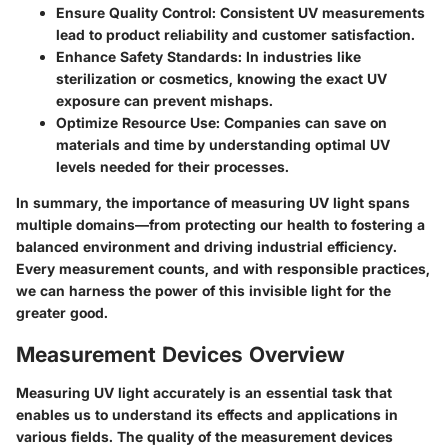
Ensure Quality Control:
Consistent UV measurements
lead to product reliability and customer satisfaction.
Enhance Safety Standards:
In industries like
sterilization or cosmetics, knowing the exact UV
exposure can prevent mishaps.
Optimize Resource Use:
Companies can save on
materials and time by understanding optimal UV
levels needed for their processes.
In summary, the importance of measuring UV light spans
multiple domains—from protecting our health to fostering a
balanced environment and driving industrial efficiency.
Every measurement counts, and with responsible practices,
we can harness the power of this invisible light for the
greater good.
Measurement Devices Overview
Measuring UV light accurately is an essential task that
enables us to understand its effects and applications in
various fields. The quality of the measurement devices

━━━━━━━━━━

* [Task to complete]: The output is to be the material in full and unaltered, with pictures omitted.

* [Exercise output]:
Ensure Quality Control:
Consistent UV measurements
lead to product reliability and customer satisfaction.
Enhance Safety Standards:
In industries like
sterilization or cosmetics, knowing the exact UV
exposure can prevent mishaps.
Optimize Resource Use:
Companies can save on
materials and time by understanding optimal UV
levels needed for their processes.
In summary, the importance of measuring UV light spans
multiple domains—from protecting our health to fostering a
balanced environment and driving industrial efficiency.
Every measurement counts, and with responsible practices,
we can harness the power of this invisible light for the
greater good.
Measurement Devices Overview
Measuring UV light accurately is an essential task that
enables us to understand its effects and applications in
various fields. The quality of the measurement devices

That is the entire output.